“You have the name of—of—I hate to mention it,” said the lady, now grown eager and biting her under lip.
“Oh, out with it! out with it! Crown Counsel should never be blate, ma’am; on my word, the talent for cross-examination would seem to run in the family.”
“Blackmail and—” said she in a whisper.
“One at a time!” said Macdonald. “That’s the prose way of putting it; up north we put it differently. You call it robbery; we call it rent. Some charge the rent by the pennyland or the acre; we charge it by the sound night’s sleep, and the man who rents immunity from his cattle from Barrisdale gets as good value for his money as the man who rents some acres of dirt from Appin.”
Madam worked her fan industriously—now she was on his heels, and could not spare so plain a mercenary. “You steal cattle,” was her next charge.

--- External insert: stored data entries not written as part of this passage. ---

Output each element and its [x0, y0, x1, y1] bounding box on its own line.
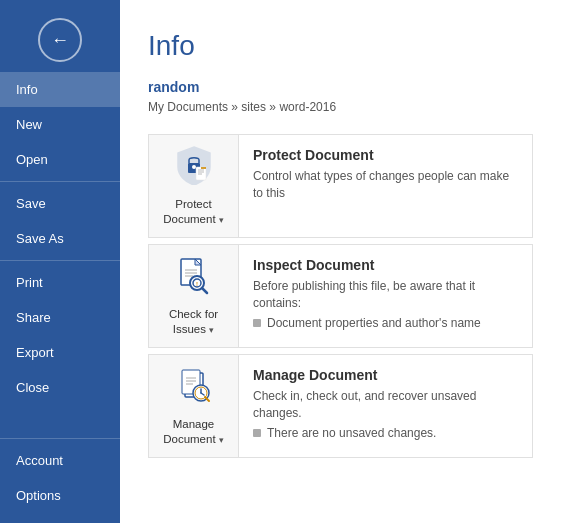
- svg-text:!: !: [196, 281, 198, 287]
- inspect-icon-label: Check forIssues ▾: [169, 307, 218, 337]
- svg-point-1: [192, 165, 196, 169]
- protect-card-text: Protect Document Control what types of c…: [239, 135, 532, 214]
- inspect-card-title: Inspect Document: [253, 257, 518, 273]
- inspect-card-desc: Before publishing this file, be aware th…: [253, 278, 518, 312]
- breadcrumb: My Documents » sites » word-2016: [148, 100, 533, 114]
- inspect-card-text: Inspect Document Before publishing this …: [239, 245, 532, 343]
- sidebar-item-saveas[interactable]: Save As: [0, 221, 120, 256]
- manage-icon: [175, 365, 213, 413]
- page-title: Info: [148, 30, 533, 62]
- sidebar-item-new[interactable]: New: [0, 107, 120, 142]
- inspect-document-card: ! Check forIssues ▾ Inspect Document Bef…: [148, 244, 533, 348]
- protect-document-card: Protect Document ▾ Protect Document Cont…: [148, 134, 533, 238]
- sidebar-item-open[interactable]: Open: [0, 142, 120, 177]
- back-button[interactable]: ←: [38, 18, 82, 62]
- sidebar-item-info[interactable]: Info: [0, 72, 120, 107]
- sidebar-item-export[interactable]: Export: [0, 335, 120, 370]
- detail-bullet: [253, 319, 261, 327]
- sidebar-item-share[interactable]: Share: [0, 300, 120, 335]
- inspect-card-detail: Document properties and author's name: [253, 316, 518, 330]
- manage-document-card: ManageDocument ▾ Manage Document Check i…: [148, 354, 533, 458]
- sidebar-item-account[interactable]: Account: [0, 443, 120, 478]
- protect-card-desc: Control what types of changes people can…: [253, 168, 518, 202]
- protect-icon-label: Protect Document ▾: [155, 197, 232, 227]
- svg-marker-3: [201, 167, 206, 169]
- check-issues-button[interactable]: ! Check forIssues ▾: [149, 245, 239, 347]
- manage-document-button[interactable]: ManageDocument ▾: [149, 355, 239, 457]
- sidebar: ← Info New Open Save Save As Print Share…: [0, 0, 120, 523]
- folder-name: random: [148, 79, 199, 95]
- sidebar-item-save[interactable]: Save: [0, 186, 120, 221]
- sidebar-nav: Info New Open Save Save As Print Share E…: [0, 72, 120, 523]
- sidebar-item-close[interactable]: Close: [0, 370, 120, 405]
- main-content: Info random My Documents » sites » word-…: [120, 0, 561, 523]
- manage-icon-label: ManageDocument ▾: [163, 417, 224, 447]
- protect-document-button[interactable]: Protect Document ▾: [149, 135, 239, 237]
- manage-card-desc: Check in, check out, and recover unsaved…: [253, 388, 518, 422]
- manage-card-text: Manage Document Check in, check out, and…: [239, 355, 532, 453]
- manage-card-title: Manage Document: [253, 367, 518, 383]
- sidebar-item-options[interactable]: Options: [0, 478, 120, 513]
- protect-icon: [175, 145, 213, 193]
- sidebar-item-print[interactable]: Print: [0, 265, 120, 300]
- sidebar-bottom: Account Options: [0, 434, 120, 523]
- inspect-icon: !: [175, 255, 213, 303]
- protect-card-title: Protect Document: [253, 147, 518, 163]
- manage-card-detail: There are no unsaved changes.: [253, 426, 518, 440]
- svg-line-10: [202, 288, 207, 293]
- detail-bullet-2: [253, 429, 261, 437]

“Steal! ma’am,” said Barrisdale, with a frown. “It is not the bonniest word; up north we call it togail—lifting. It is an odd world, mistress, and every man of us has to do some sort of lifting for a living—if not in the glen, then in the market-place, where the act is covered in a fine confusion. If we lift a creach now and then in Barrisdale there are other clans that lift from us, and at the season’s end no one is much the worse, and there has been much frolic and diversion.”
“On the same reasoning, then, you would justify the attempt at abducting Glen Nant’s rich daughter?” said the lady.
“Do you happen to have seen her?”
“I have,” said the lady, and could not for her life have kept from smiling. “It was the sight of her spoiled what small romantics I had about the Hielan cateran.”
“Are you sure there are none to the fore yet?”